Copy every record that follows, word for word.

Data extracted from a collection
►

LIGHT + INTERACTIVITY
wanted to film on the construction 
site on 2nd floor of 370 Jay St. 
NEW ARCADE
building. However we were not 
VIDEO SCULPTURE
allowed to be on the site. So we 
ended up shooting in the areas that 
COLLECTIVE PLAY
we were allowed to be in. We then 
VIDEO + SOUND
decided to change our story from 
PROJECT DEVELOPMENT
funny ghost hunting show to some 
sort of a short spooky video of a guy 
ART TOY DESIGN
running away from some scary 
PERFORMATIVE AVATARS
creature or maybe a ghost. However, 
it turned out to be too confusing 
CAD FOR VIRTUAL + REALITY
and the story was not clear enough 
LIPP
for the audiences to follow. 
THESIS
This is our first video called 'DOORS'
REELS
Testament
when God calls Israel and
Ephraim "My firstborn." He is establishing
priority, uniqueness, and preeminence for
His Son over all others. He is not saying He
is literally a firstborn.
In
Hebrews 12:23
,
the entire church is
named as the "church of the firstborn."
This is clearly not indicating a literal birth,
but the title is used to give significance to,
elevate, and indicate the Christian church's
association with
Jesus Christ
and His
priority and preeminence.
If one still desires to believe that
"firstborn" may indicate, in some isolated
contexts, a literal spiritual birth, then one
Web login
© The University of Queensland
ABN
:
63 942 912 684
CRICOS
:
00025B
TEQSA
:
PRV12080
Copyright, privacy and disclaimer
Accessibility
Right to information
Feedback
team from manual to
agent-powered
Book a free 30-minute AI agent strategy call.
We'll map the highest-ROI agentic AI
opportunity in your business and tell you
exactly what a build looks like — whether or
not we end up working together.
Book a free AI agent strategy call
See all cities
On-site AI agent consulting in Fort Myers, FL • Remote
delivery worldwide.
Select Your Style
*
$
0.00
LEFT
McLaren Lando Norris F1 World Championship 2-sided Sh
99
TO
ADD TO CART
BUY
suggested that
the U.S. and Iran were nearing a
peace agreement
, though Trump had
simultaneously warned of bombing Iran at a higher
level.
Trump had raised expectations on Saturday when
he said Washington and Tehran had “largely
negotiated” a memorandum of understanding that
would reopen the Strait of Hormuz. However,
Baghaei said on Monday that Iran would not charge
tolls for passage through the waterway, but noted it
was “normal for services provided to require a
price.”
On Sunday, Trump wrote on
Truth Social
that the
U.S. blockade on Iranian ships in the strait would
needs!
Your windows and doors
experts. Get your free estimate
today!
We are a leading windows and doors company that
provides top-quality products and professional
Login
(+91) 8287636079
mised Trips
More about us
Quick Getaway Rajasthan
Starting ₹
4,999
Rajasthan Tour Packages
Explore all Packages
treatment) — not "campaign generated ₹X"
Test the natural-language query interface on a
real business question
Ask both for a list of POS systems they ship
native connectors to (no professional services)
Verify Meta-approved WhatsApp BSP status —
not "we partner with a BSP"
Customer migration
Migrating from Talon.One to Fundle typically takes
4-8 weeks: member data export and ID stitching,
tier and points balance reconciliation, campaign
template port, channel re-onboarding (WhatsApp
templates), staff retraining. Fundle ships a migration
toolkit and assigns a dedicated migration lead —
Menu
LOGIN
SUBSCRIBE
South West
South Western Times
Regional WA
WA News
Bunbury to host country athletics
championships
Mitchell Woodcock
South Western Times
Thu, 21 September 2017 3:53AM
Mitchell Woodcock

◄

→ Response to the task
LIGHT + INTERACTIVITY
wanted to film on the construction 
site on 2nd floor of 370 Jay St. 
NEW ARCADE
building. However we were not 
VIDEO SCULPTURE
allowed to be on the site. So we 
ended up shooting in the areas that 
COLLECTIVE PLAY
we were allowed to be in. We then 
VIDEO + SOUND
decided to change our story from 
PROJECT DEVELOPMENT
funny ghost hunting show to some 
sort of a short spooky video of a guy 
ART TOY DESIGN
running away from some scary 
PERFORMATIVE AVATARS
creature or maybe a ghost. However, 
it turned out to be too confusing 
CAD FOR VIRTUAL + REALITY
and the story was not clear enough 
LIPP
for the audiences to follow. 
THESIS
This is our first video called 'DOORS'
REELS
Testament
when God calls Israel and
Ephraim "My firstborn." He is establishing
priority, uniqueness, and preeminence for
His Son over all others. He is not saying He
is literally a firstborn.
In
Hebrews 12:23
,
the entire church is
named as the "church of the firstborn."
This is clearly not indicating a literal birth,
but the title is used to give significance to,
elevate, and indicate the Christian church's
association with
Jesus Christ
and His
priority and preeminence.
If one still desires to believe that
"firstborn" may indicate, in some isolated
contexts, a literal spiritual birth, then one
Web login
© The University of Queensland
ABN
:
63 942 912 684
CRICOS
:
00025B
TEQSA
:
PRV12080
Copyright, privacy and disclaimer
Accessibility
Right to information
Feedback
team from manual to
agent-powered
Book a free 30-minute AI agent strategy call.
We'll map the highest-ROI agentic AI
opportunity in your business and tell you
exactly what a build looks like — whether or
not we end up working together.
Book a free AI agent strategy call
See all cities
On-site AI agent consulting in Fort Myers, FL • Remote
delivery worldwide.
Select Your Style
*
$
0.00
LEFT
McLaren Lando Norris F1 World Championship 2-sided Sh
99
TO
ADD TO CART
BUY
suggested that
the U.S. and Iran were nearing a
peace agreement
, though Trump had
simultaneously warned of bombing Iran at a higher
level.
Trump had raised expectations on Saturday when
he said Washington and Tehran had “largely
negotiated” a memorandum of understanding that
would reopen the Strait of Hormuz. However,
Baghaei said on Monday that Iran would not charge
tolls for passage through the waterway, but noted it
was “normal for services provided to require a
price.”
On Sunday, Trump wrote on
Truth Social
that the
U.S. blockade on Iranian ships in the strait would
needs!
Your windows and doors
experts. Get your free estimate
today!
We are a leading windows and doors company that
provides top-quality products and professional
Login
(+91) 8287636079
mised Trips
More about us
Quick Getaway Rajasthan
Starting ₹
4,999
Rajasthan Tour Packages
Explore all Packages
treatment) — not "campaign generated ₹X"
Test the natural-language query interface on a
real business question
Ask both for a list of POS systems they ship
native connectors to (no professional services)
Verify Meta-approved WhatsApp BSP status —
not "we partner with a BSP"
Customer migration
Migrating from Talon.One to Fundle typically takes
4-8 weeks: member data export and ID stitching,
tier and points balance reconciliation, campaign
template port, channel re-onboarding (WhatsApp
templates), staff retraining. Fundle ships a migration
toolkit and assigns a dedicated migration lead —
Menu
LOGIN
SUBSCRIBE
South West
South Western Times
Regional WA
WA News
Bunbury to host country athletics
championships
Mitchell Woodcock
South Western Times
Thu, 21 September 2017 3:53AM
Mitchell Woodcock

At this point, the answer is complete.